DATA TO USE: Begin

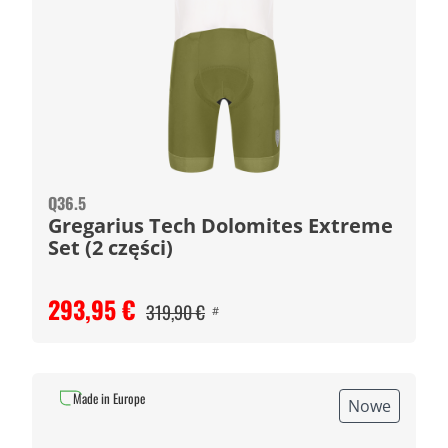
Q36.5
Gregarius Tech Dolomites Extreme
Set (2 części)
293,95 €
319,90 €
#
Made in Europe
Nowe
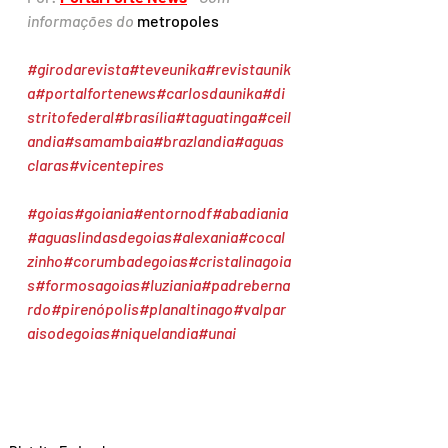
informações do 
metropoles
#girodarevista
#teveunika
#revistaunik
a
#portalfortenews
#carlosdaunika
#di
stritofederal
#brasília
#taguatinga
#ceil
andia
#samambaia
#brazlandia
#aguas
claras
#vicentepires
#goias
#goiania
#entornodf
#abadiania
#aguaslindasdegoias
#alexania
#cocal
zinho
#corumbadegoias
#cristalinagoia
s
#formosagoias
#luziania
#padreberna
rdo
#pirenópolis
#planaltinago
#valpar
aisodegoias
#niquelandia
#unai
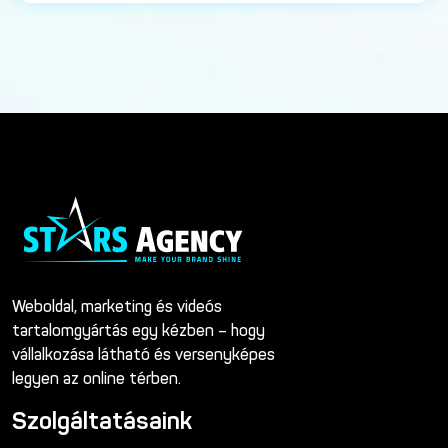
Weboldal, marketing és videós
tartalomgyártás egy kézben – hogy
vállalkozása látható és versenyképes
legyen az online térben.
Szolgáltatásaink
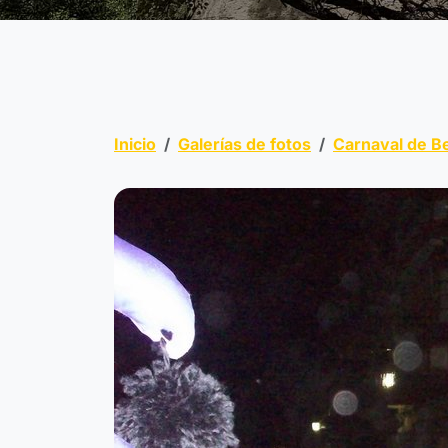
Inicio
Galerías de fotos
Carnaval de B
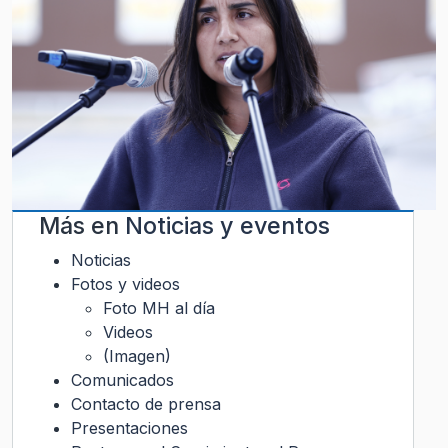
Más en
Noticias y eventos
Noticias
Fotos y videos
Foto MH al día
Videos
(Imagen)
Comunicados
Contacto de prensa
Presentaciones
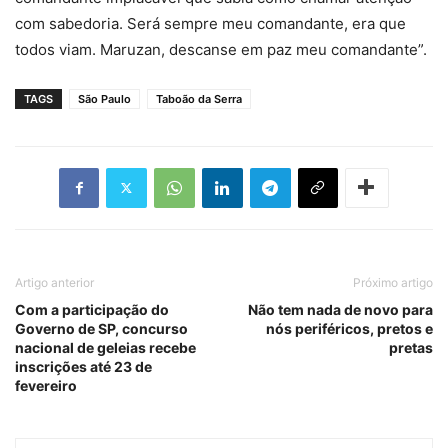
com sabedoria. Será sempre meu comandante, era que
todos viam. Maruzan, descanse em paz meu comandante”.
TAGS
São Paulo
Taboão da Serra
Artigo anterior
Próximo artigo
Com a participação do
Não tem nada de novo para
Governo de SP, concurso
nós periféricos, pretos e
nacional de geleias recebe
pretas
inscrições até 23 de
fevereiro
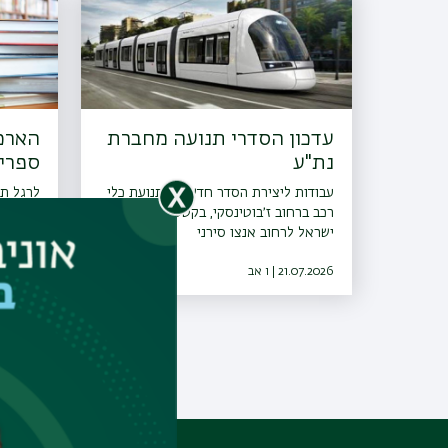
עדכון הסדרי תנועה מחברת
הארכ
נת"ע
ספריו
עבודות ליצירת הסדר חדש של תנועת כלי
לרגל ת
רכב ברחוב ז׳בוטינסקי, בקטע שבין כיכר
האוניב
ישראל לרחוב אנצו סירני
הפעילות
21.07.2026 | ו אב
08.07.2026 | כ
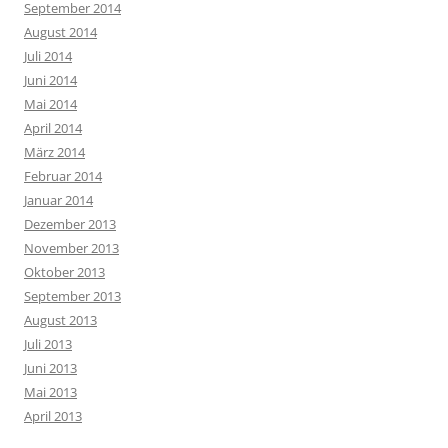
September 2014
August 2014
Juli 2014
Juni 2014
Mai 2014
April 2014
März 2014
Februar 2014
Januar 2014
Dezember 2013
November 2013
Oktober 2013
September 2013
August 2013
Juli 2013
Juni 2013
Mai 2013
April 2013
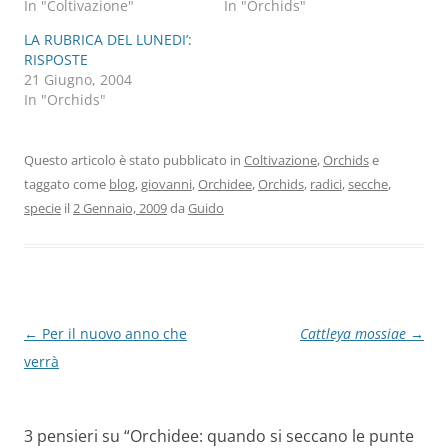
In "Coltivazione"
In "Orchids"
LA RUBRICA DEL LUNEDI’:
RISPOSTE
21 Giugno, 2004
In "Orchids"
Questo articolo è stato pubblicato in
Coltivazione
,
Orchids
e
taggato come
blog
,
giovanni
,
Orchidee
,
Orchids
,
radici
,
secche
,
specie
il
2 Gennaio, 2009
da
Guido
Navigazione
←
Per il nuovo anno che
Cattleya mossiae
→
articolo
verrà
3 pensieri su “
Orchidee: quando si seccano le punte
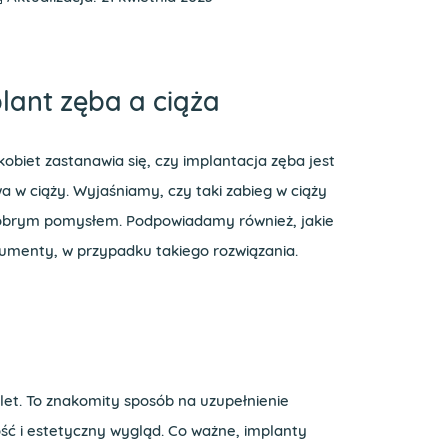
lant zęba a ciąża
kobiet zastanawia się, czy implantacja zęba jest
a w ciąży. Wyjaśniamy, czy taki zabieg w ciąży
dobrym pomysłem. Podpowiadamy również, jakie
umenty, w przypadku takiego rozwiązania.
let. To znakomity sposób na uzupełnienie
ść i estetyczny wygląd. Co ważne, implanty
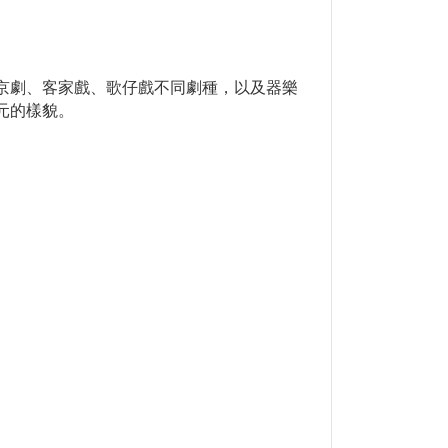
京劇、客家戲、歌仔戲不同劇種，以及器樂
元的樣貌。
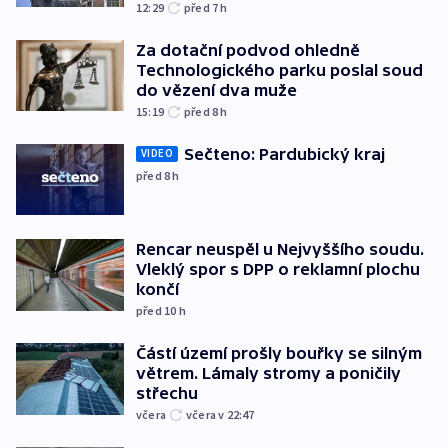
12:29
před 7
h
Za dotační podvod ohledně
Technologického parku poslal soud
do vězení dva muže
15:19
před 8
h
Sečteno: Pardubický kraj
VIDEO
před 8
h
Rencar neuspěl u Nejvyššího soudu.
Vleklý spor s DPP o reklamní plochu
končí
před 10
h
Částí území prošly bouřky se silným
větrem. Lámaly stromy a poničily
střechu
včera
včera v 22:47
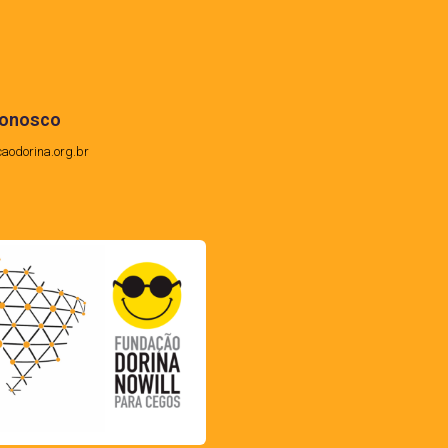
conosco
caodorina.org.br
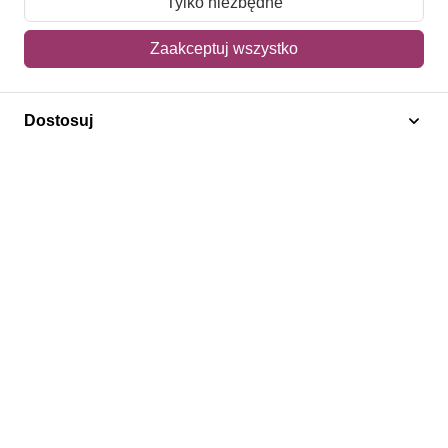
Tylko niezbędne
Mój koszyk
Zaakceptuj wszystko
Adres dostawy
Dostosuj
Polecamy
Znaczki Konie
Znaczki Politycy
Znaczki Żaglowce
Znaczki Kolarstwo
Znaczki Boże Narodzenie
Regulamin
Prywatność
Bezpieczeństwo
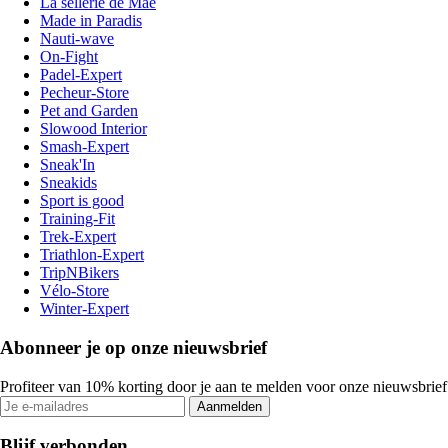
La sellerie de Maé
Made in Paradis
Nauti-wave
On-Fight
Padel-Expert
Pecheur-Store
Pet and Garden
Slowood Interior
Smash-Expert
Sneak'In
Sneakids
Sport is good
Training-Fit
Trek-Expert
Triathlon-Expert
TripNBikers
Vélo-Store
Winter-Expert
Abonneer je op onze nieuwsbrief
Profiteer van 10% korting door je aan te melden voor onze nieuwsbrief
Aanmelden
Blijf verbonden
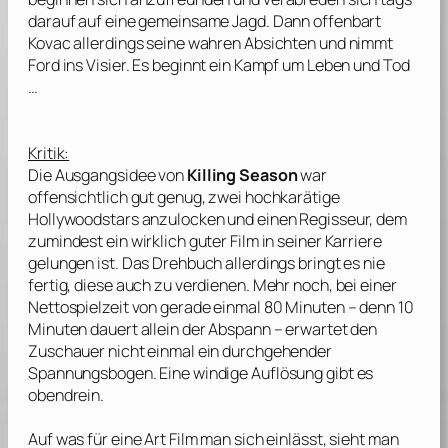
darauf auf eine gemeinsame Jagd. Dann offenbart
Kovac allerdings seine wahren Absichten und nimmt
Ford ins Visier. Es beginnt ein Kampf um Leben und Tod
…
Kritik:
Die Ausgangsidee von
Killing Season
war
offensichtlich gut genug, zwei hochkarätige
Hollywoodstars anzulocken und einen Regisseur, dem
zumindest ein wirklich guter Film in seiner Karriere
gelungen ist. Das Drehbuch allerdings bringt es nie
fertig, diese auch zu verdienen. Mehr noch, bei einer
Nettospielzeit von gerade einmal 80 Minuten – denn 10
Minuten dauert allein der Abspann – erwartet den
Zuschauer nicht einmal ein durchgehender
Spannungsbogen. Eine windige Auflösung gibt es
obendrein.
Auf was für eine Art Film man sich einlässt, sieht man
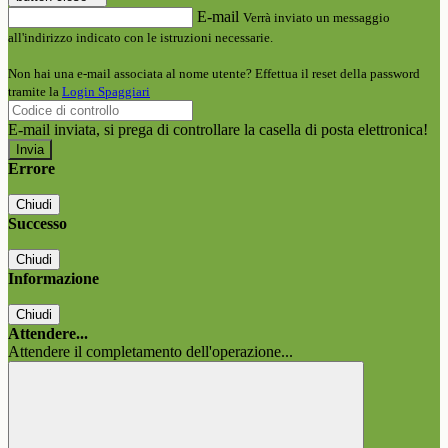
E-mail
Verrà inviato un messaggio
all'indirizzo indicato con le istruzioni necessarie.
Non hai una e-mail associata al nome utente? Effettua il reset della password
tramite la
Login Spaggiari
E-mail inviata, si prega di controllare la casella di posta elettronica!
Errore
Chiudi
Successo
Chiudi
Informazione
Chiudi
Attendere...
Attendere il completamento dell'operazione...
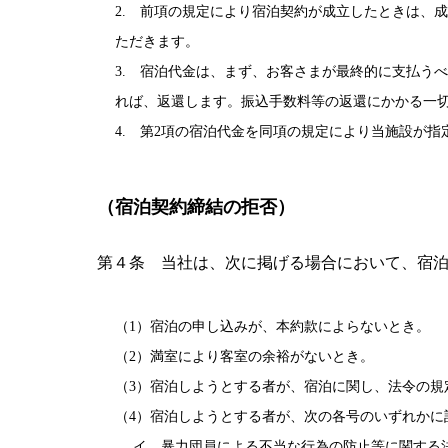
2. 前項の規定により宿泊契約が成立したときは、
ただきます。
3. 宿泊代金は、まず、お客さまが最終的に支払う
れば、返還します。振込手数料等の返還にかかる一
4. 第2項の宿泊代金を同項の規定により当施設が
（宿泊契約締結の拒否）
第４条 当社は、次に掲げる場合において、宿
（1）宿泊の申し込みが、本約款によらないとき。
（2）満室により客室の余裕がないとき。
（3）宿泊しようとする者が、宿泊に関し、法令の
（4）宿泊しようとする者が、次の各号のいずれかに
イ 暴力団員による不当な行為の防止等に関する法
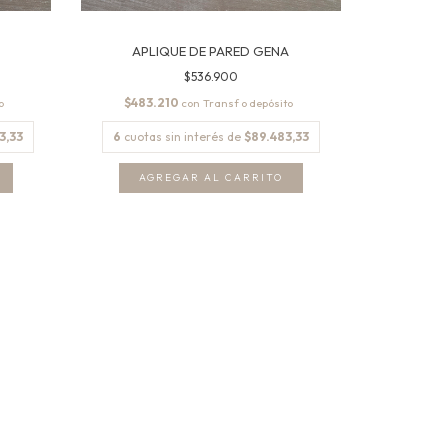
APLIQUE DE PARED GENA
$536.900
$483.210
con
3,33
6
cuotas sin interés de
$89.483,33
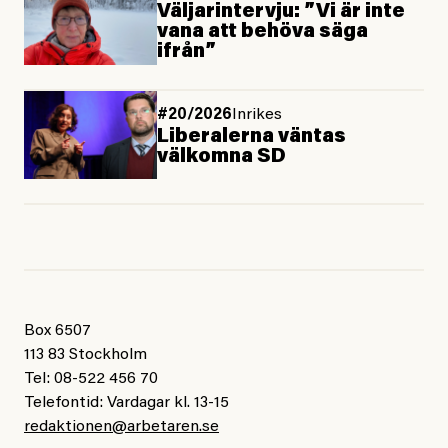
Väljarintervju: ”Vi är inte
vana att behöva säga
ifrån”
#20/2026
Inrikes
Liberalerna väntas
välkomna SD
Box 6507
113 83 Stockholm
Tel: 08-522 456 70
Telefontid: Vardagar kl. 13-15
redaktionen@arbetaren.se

DATA TO USE: End

* [WORK INSTRUCTIONS]:
Your answer is a single number: the count of lines in the records holding the string "宿泊しようとする者が".

* [TASK SOLUTION]:
2